Allan, you have a remarkably high public profile in Australia and are known to most of the Australian population as ex-ACCC chair. Could you please give us a bit on your background and how you got into competition law? 

I did degrees in law and economics at the University of Western Australia and a PhD in economics at Duke University. Then I was a research fellow at the Department of Applied Economics, University of Cambridge, where I was for a few years, where I wrote a book on how prices and wages were regulated in the UK in those years.  

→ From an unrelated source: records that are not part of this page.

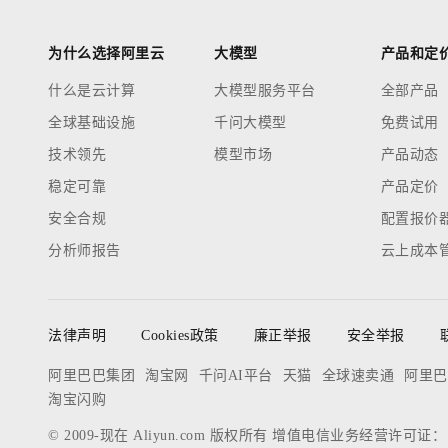
为什么选择阿里云
大模型
产品和定
什么是云计算
大模型服务平台
全部产品
全球基础设施
千问大模型
免费试用
技术领先
模型市场
产品动态
稳定可靠
产品定价
安全合规
配置报价
分析师报告
云上成本
法律声明
Cookies政策
廉正举报
安全举报
阿里巴巴集团
淘宝网
千问AI平台
天猫
全球速卖通
阿里巴
淘宝闪购
© 2009-现在 Aliyun.com 版权所有 增值电信业务经营许可证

I returned to Australia and subsequently have divided my time roughly and equally between being an academic and a regulator. At first, I was a part-time member of many different regulatory bodies. But from 1989 until 2003, I was inaugural chairman of the Australian Competition & Consumer Commission from 1995 and, before that, of its predecessor bodies the Trade Practices Commission and the Prices Surveillance Authority. I subsequently spent 10 years as dean of the Australia and New Zealand School of Government, which is similar to the Kennedy School. After that, I have been involved in multiple inquiries.

Could you please briefly explain the Australian competition-law system, and what is unique about it? 

The Australian system is essentially a prosecutorial system. It’s more similar to the U.S. system than the EU system in this respect. The ACCC has to prove the case in court, and private enforcement is quite active. One deviation from the U.S., however, is that you can get anticompetitive behavior authorized in advance by the ACCC on public-benefits grounds. That decision is then appealable to a tribunal.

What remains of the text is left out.